WHAT THE TASK REQUIRES
Your response should consist solely of the lines from the one containing "SUBSCRIBE TO OUR NEWSLETTER" through the final line of the entries, repeated exactly.

(Stored data entries)
- - -

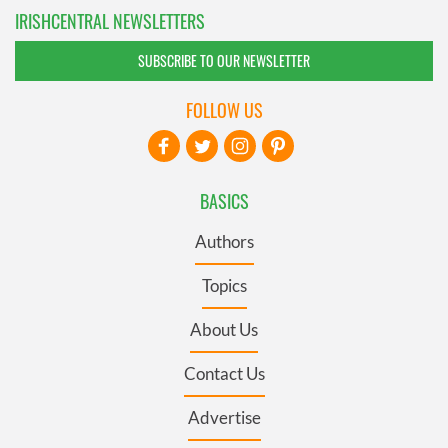
IRISHCENTRAL NEWSLETTERS
SUBSCRIBE TO OUR NEWSLETTER
FOLLOW US
BASICS
Authors
Topics
About Us
Contact Us
Advertise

- - -

FINISHED TASK
SUBSCRIBE TO OUR NEWSLETTER
FOLLOW US
BASICS
Authors
Topics
About Us
Contact Us
Advertise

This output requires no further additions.